[EXTRACTED MATERIAL]
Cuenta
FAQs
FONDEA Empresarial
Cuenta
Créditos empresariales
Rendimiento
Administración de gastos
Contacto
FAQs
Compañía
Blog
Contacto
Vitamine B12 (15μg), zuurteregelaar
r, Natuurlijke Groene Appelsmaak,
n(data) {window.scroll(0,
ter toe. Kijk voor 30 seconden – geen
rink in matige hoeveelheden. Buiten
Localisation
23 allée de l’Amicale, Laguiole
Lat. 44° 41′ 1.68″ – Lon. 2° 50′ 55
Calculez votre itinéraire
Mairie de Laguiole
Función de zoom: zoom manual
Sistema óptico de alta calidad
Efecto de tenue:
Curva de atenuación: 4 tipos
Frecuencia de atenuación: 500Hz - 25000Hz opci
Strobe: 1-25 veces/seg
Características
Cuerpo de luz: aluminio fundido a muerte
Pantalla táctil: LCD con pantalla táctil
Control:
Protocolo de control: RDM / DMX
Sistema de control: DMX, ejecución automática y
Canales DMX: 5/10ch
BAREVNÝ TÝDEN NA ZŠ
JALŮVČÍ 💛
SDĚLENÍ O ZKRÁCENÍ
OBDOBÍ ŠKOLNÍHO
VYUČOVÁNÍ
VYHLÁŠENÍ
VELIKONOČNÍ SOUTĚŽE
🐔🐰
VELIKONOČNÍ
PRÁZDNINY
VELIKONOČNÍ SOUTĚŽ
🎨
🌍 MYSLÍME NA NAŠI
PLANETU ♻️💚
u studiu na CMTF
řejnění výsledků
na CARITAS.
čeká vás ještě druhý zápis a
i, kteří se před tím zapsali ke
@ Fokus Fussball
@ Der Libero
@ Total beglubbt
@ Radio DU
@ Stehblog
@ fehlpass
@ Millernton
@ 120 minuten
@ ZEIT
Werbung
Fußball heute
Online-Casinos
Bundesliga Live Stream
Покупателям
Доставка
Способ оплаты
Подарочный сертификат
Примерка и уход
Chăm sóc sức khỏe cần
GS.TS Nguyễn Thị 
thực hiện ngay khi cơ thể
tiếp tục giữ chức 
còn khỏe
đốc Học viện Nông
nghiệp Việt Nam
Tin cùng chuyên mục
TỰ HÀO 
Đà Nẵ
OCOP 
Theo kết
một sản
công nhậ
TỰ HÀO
[/EXTRACTED MATERIAL]
[EXTRACTED MATERIAL]
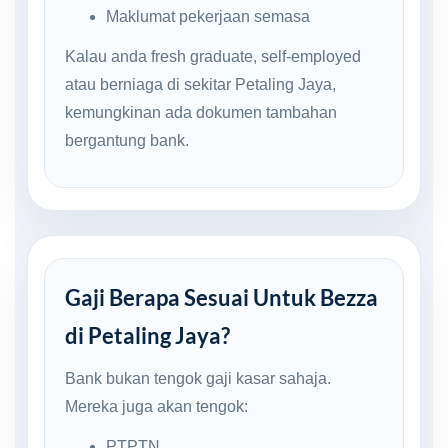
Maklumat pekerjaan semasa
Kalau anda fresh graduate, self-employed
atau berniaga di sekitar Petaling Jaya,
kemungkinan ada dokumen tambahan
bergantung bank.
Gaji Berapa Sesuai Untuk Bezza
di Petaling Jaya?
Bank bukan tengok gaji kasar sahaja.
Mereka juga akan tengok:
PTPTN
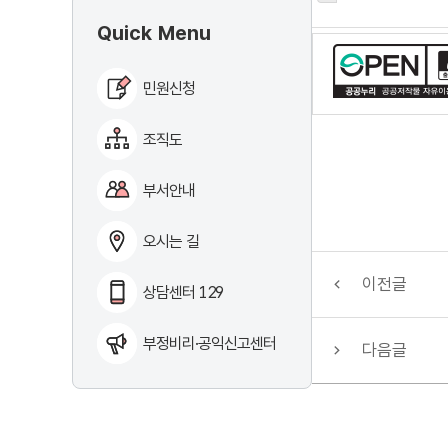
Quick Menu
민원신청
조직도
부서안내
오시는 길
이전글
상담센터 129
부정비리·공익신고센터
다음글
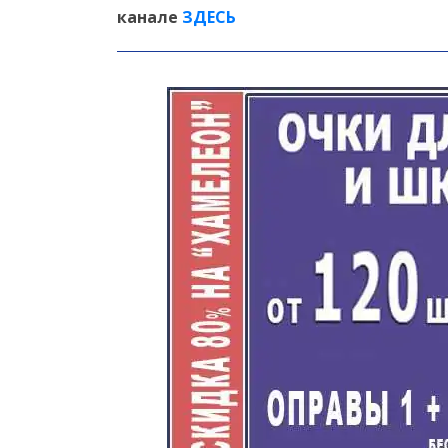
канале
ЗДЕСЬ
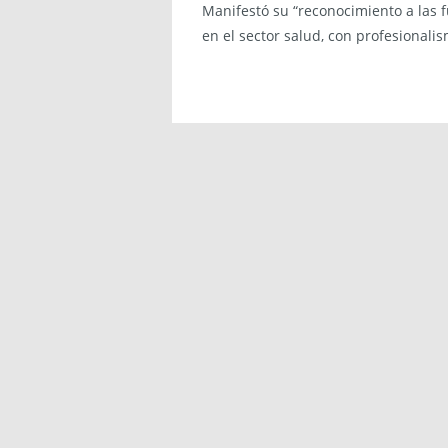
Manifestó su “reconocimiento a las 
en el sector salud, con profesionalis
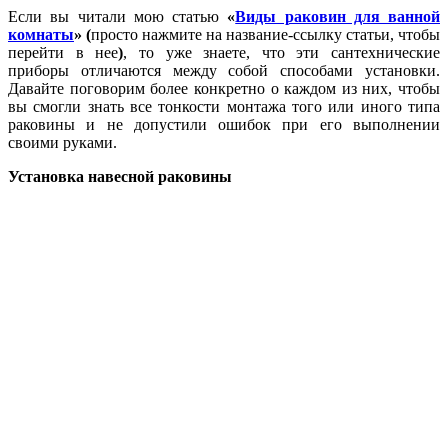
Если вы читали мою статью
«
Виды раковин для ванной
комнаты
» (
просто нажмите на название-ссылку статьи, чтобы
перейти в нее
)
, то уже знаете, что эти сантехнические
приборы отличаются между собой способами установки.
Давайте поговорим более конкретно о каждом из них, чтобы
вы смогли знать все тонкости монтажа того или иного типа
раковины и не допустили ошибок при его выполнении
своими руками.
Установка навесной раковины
[/EXTRACTED MATERIAL]
_INSTRUCTIONS TO FOLLOW_
Each line of the material with the word "чтобы" in it should be listed.

_SOLUTION TO THIS EXERCISE_
просто нажмите на название-ссылку статьи, чтобы
Давайте поговорим более конкретно о каждом из них, чтобы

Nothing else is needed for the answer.